De fato, a dependência tecnológica se revela a “trava mestra da estrutura de poder internacional” (Furtado, 2008, p. 151). Conforme visto na parte I desta tese, os países centrais asseguram recursos de poder como o controle da tecnologia, das finanças, de mercados, dentre outros, no estabelecimento da ordem econômica internacional. “A luta contra a dependência não é outra coisa senão um esforço de países periféricos para modificar essa estrutura” (FURTADO, 2008, p. 151). O controle sobre as inovações tecnológicas é o recurso de poder mais importante para barrar a ascensão dos países periféricos na escalada para o desenvolvimento.

Como a tecnologia é o recurso [de poder] mais nobre (na pratica substitui os demais sem por eles ser substituída) e aquele que é monopolizado pelos países centrais, pode-se afirmar que a dependência é primeiramente

tecnológica.
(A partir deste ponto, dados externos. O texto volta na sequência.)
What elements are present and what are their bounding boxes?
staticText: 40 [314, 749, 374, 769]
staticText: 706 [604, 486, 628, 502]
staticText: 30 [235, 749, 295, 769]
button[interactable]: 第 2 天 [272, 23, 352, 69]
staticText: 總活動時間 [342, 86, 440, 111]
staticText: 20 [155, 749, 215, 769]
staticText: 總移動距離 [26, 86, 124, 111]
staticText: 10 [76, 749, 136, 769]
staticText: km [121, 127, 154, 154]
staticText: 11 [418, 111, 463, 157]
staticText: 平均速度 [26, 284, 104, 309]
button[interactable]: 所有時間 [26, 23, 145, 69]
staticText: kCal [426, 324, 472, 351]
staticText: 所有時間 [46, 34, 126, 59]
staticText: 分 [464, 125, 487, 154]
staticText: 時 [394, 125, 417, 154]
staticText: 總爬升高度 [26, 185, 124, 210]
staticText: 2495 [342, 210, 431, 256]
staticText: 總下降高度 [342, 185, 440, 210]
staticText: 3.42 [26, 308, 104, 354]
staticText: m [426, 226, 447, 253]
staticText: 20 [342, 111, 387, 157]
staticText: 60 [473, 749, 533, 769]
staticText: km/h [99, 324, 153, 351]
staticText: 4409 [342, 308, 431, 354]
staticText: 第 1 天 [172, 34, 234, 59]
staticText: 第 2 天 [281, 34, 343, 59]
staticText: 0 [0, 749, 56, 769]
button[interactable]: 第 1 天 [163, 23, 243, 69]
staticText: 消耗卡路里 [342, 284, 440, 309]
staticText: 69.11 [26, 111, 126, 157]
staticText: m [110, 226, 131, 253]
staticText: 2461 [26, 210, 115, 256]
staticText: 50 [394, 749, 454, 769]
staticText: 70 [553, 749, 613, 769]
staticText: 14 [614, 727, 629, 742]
Reunir outros recursos de poder para neutralizar ainda que

que realizam os países periféricos para avançar pela via do desenvolvimento (FURTADO, 2008, p.160. Grifo no original).
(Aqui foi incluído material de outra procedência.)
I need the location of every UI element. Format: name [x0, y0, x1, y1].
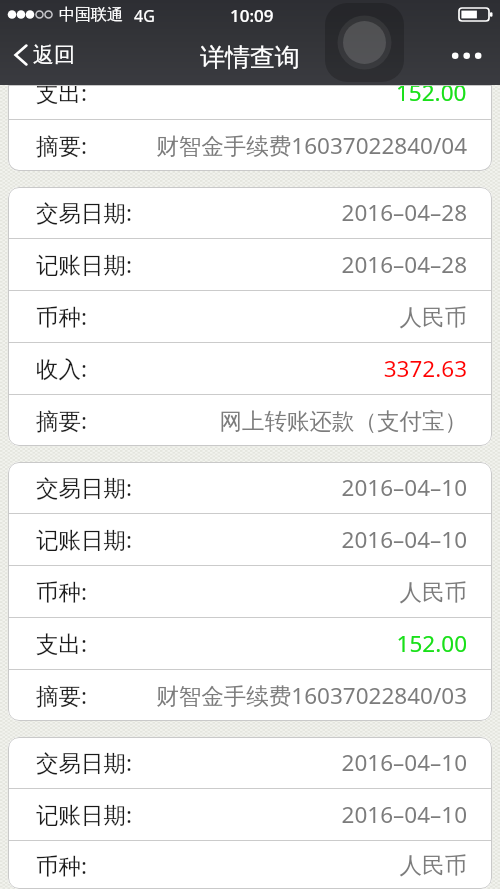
button[interactable]: 交易日期: [8, 462, 492, 513]
button[interactable]: 币种: [8, 841, 492, 889]
button[interactable]: 币种: [8, 566, 492, 617]
button[interactable]: 摘要: [8, 395, 492, 446]
button[interactable]: 记账日期: [8, 514, 492, 565]
staticText: 152.00 [396, 85, 467, 108]
button[interactable]: 币种: [8, 291, 492, 342]
staticText: 记账日期: [36, 249, 133, 280]
staticText: 收入: [36, 353, 88, 384]
button[interactable]: 返回 [0, 30, 89, 80]
staticText: 2016–04–10 [341, 747, 467, 778]
staticText: 币种: [36, 301, 88, 332]
staticText: 支出: [36, 628, 88, 659]
staticText: 中国联通 [59, 5, 123, 25]
button[interactable]: 收入: [8, 343, 492, 394]
staticText: 记账日期: [36, 799, 133, 830]
staticText: 2016–04–10 [341, 524, 467, 555]
staticText: 币种: [36, 850, 88, 881]
staticText: 人民币 [399, 578, 467, 606]
staticText: 记账日期: [36, 524, 133, 555]
staticText: 2016–04–28 [341, 249, 467, 280]
button[interactable]: 支出: [8, 618, 492, 669]
staticText: 币种: [36, 576, 88, 607]
staticText: 3372.63 [383, 353, 467, 384]
staticText: 支出: [36, 85, 88, 108]
button[interactable]: 支出: [8, 85, 492, 119]
button[interactable]: 交易日期: [8, 187, 492, 238]
button[interactable]: 记账日期: [8, 789, 492, 840]
staticText: 10:09 [230, 4, 274, 27]
staticText: 详情查询 [200, 42, 300, 73]
staticText: 交易日期: [36, 197, 133, 228]
staticText: 摘要: [36, 405, 88, 436]
staticText: 2016–04–10 [341, 472, 467, 503]
button[interactable]: 摘要: [8, 670, 492, 721]
staticText: 4G [134, 5, 155, 27]
button[interactable]: 摘要: [8, 120, 492, 171]
button[interactable]: More options [440, 36, 494, 76]
staticText: 2016–04–28 [341, 197, 467, 228]
staticText: 财智金手续费16037022840/03 [156, 680, 467, 711]
staticText: 交易日期: [36, 747, 133, 778]
staticText: 财智金手续费16037022840/04 [156, 130, 467, 161]
button[interactable]: 记账日期: [8, 239, 492, 290]
staticText: 交易日期: [36, 472, 133, 503]
staticText: 网上转账还款（支付宝） [219, 407, 467, 435]
staticText: 摘要: [36, 130, 88, 161]
button[interactable]: 交易日期: [8, 737, 492, 788]
staticText: 152.00 [396, 628, 467, 659]
staticText: 人民币 [399, 851, 467, 879]
staticText: 2016–04–10 [341, 799, 467, 830]
staticText: 返回 [33, 42, 75, 68]
staticText: 人民币 [399, 303, 467, 331]
staticText: 摘要: [36, 680, 88, 711]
Um bom exemplo disso é o acordo TRIPS no âmbito da OMC, que rege sobre os direitos de propriedade intelectual, e assegura, na prática, o controle da tecnologia nas mãos dos países centrais. A assinatura do acordo TRIPS dificultou ainda mais a transferência de tecnologia e tornou o processo de catching up ainda mais complexo e difícil sob a vigência do paradigma tecnológico da TIC. Como veremos no próximo capítulo, mesmo com a industrialização de algumas economias periféricas e a presença de firmas multinacionais nessas economias, o processo avançado de P&D permanece circunscrito, em grande medida, nas economias centrais. Com a geração da tecnologia confinada ao centro, o acordo TRIPS funciona como um obstáculo quase que intransponível para o desenvolvimento da periferia no setor de tecnologia (UNDP, 1999). Ou seja, no atual paradigma da TIC, o TRIPS dificulta o reposicionamento de países periféricos na D.I.T. como produtores de manufaturas intensivas em tecnologia.
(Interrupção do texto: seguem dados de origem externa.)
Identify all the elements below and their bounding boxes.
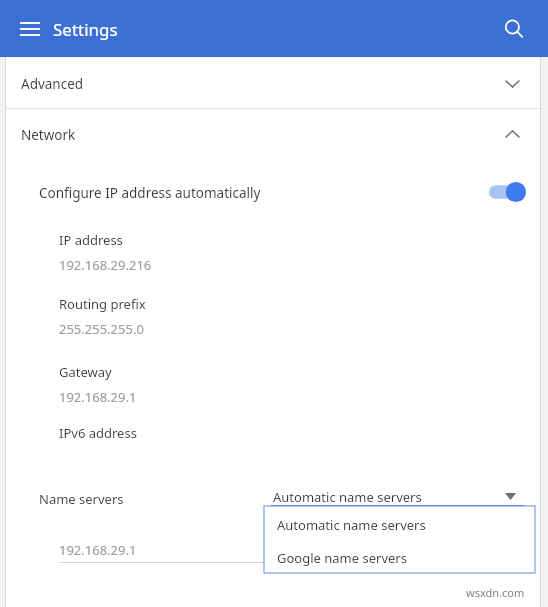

De fato, a dependência atua como um instrumento de poder que mantem o atraso da periferia em relação ao centro (FURTADO, 2008, p. 160). Assim, a superação do subdesenvolvimento só pode ser alcançada pelo rompimento da relação de dependência tecnológica. Logo, a construção de um núcleo tecnológico dinâmico endógeno é condição sine qua non para o desenvolvimento, mas as relações de poder na economia politica internacional operam como entrave ao catching up. Em suma, apesar das dificuldades estruturais na superação do subdesenvolvimento por parte das economias periféricas, o desenvolvimento pode ser alcançado. Realmente, conforme apontado anteriormente, algumas economias periféricas fizeram o catching up, e muitas outras conseguiram atenuar o subdesenvolvimento com a propagação das ondas longas pelo sistema econômico mundial.